Image: Dan Mitchell, Due West Arts Festival Executive Producer.

Image: Dan Mitchell, Due West Arts Festival Executive Producer.

Dan Mitchell

Dan’s artistic practice over the last 25 years traverses a diverse creative field including circus, physical and street theatre, performance, festivals and public art.

Dan has worked as a director, producer, performer and creator across companies based nationally and internationally, including Circus Oz, Ihos Opera Tasmania, Bizircus, Melbourne Fringe Festival, QuarterAcreBlock Productions, Theatre De La Unity (France), Antic Disposition (U.K.), Dislocate Physical Theatre, Flying Fruit Fly Circus, Ran Dan Club, Kununurra Arts and Christmas Island Arts Festivals.

Key high profile positions Dan has held previously include the position of Guest Director with the Melbourne Fringe Festival,
Co-Director of the Moomba Festival Tram Parades (2000-2002) and Artistic Director of the Moonee Valley Festival River Spectacular (2003).

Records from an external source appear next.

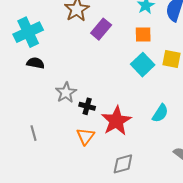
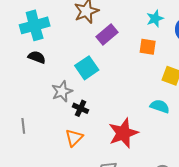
cyan square: (143, 65) -> (87, 68), moved
cyan semicircle: (160, 113) -> (160, 106), moved, turned -114
red star: (116, 121) -> (123, 133), moved

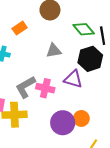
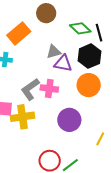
orange rectangle: (20, 28) -> (19, 33), size x1.6
purple triangle: (73, 79) -> (63, 63), moved
orange circle: (81, 118) -> (89, 85), moved, size x1.5

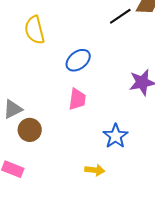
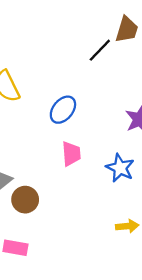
blue star: (115, 136) -> (120, 168), moved
yellow arrow: (95, 170) -> (127, 226), moved

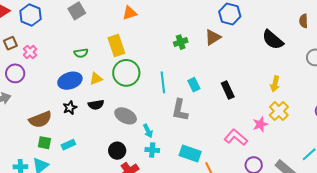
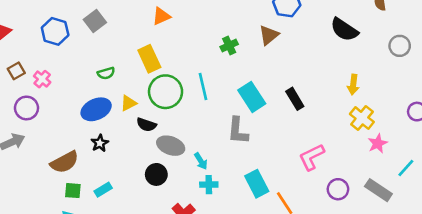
blue hexagon: (31, 15) -> (55, 31), moved
cyan line: (163, 82) -> (203, 86), moved
cyan rectangle: (194, 85) -> (252, 97), size x1.6
black semicircle: (96, 105) -> (146, 125), moved, turned 35
pink star: (260, 124) -> (378, 143), moved
pink L-shape: (236, 137) -> (312, 157), turned -60
black circle: (117, 151) -> (156, 174), moved
cyan rectangle: (190, 154) -> (257, 184), turned 50

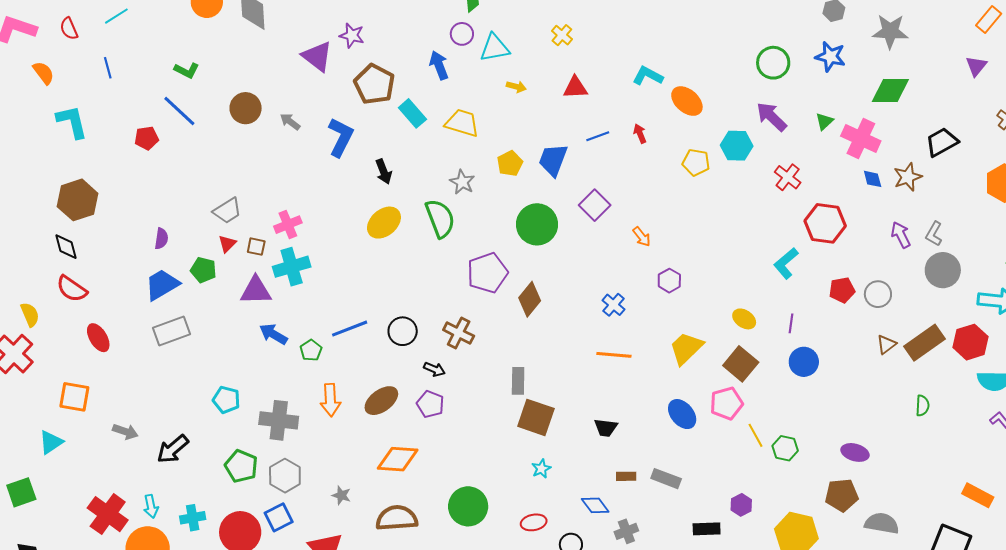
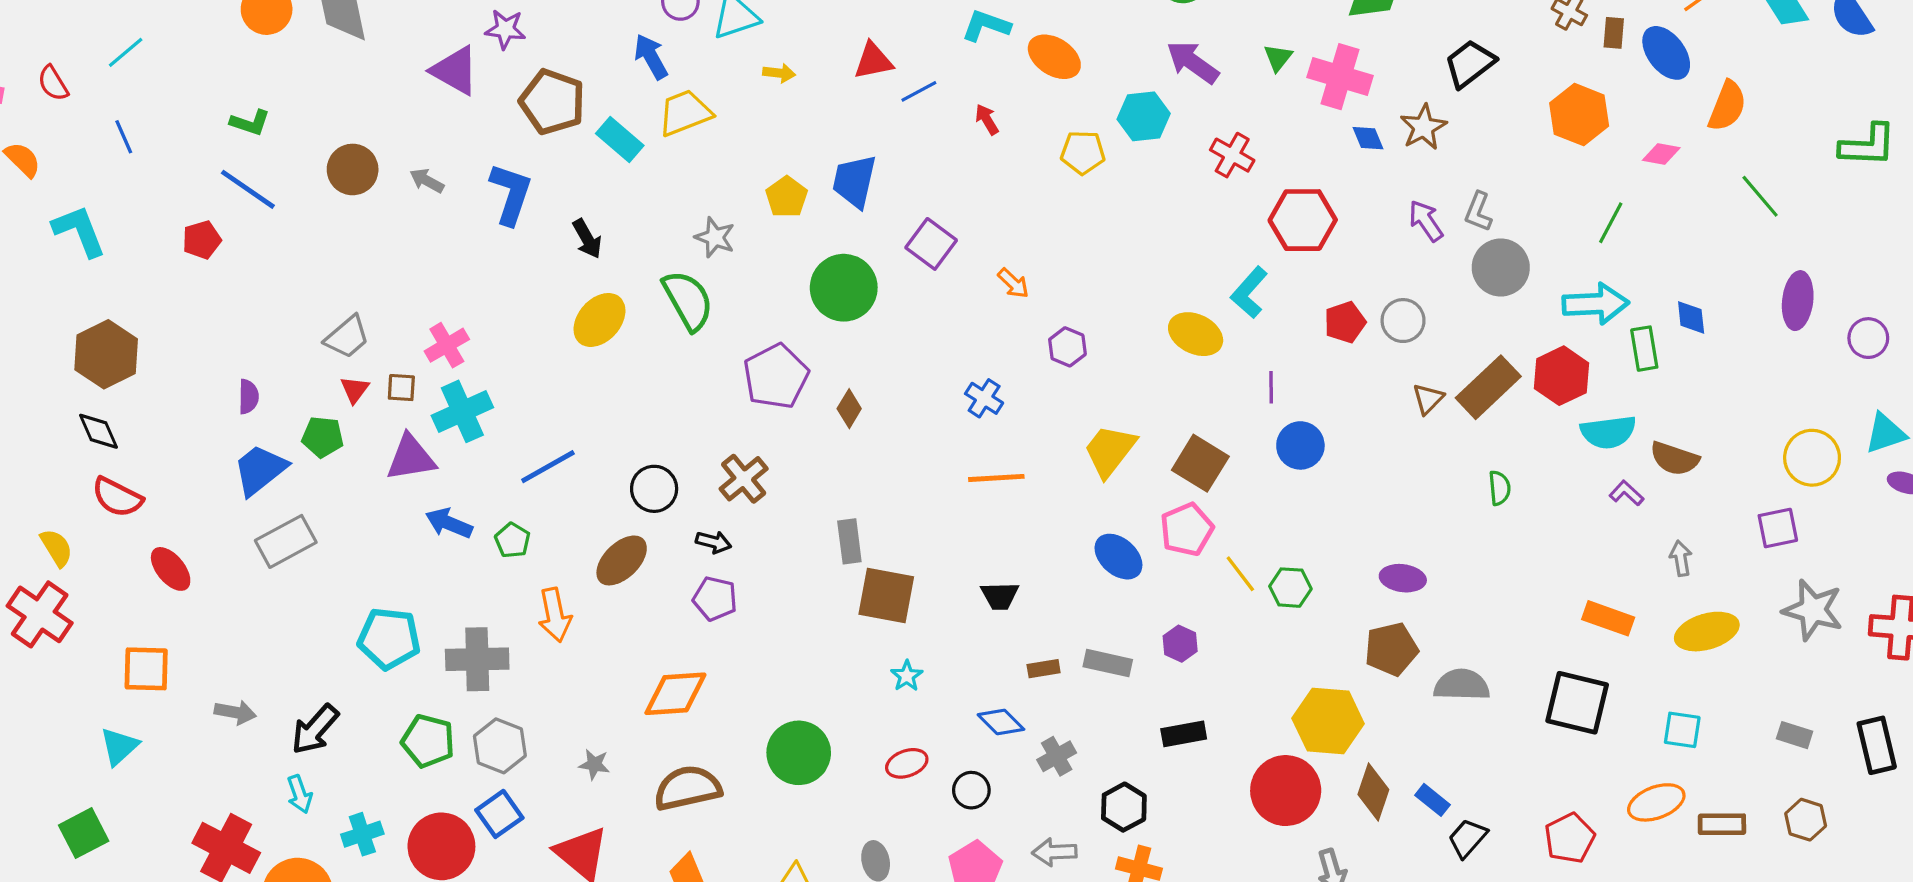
yellow trapezoid: (462, 123) -> (685, 113), moved, turned -30
blue line: (598, 136) -> (919, 91), moved
brown diamond: (530, 299) -> (849, 409), size x0.7
yellow ellipse: (744, 319) -> (1196, 334), moved, size x1.4
blue line: (350, 329) -> (548, 467), moved
brown cross: (459, 333) -> (744, 479), turned 32
cyan pentagon: (226, 400) -> (389, 638), size x1.4
brown ellipse: (381, 401) -> (622, 560), moved
purple hexagon: (741, 505) -> (1180, 644), moved
cyan arrow: (151, 506) -> (300, 794), moved

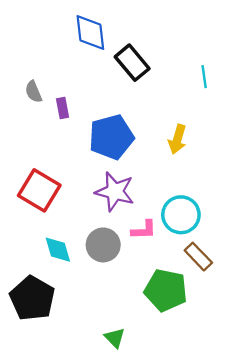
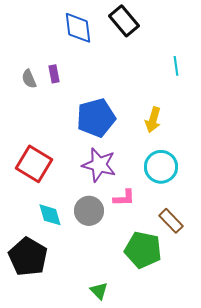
black rectangle: (132, 63) -> (124, 21), moved
purple rectangle: (63, 108) -> (54, 74), moved
cyan circle: (181, 215) -> (161, 167), moved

Since 2006, Dan has established a series of specialised bespoke events, including the MoreArt Public Art Show for Moreland City Council and The Quiet Music Festival for City of Moonee Valley. He has continued to provide artistic direction on a freelance basis on various works, including Memoirs of Human Cannonball (Adelaide Fringe and Melbourne Comedy Festival), Dislocate Physical Theatre The Key (Arts Centre Melbourne) and VCAA TOP ACTS Performing Arts Showcase (Melbourne Recital Centre, 2015-2018).

In 2006, Dan initiated the first stage development of the adaptation of Italo Calvino’s Baron in the Trees as a site-specific, tree-based arboreal theatre project. In 2013, the project won the George Fairfax New Theatre Award which allowed it to be developed for the Castlemaine State Festival, where it was a popular and critical success.

Dan’s work is essentially informed by sensitive site engagement, research, resource adaptation, sustainability, collaboration and meaningfully embedding a work into place. This conceptual approach is further informed by his Whadjuk Nyoongar and Anglo-European cultural heritage.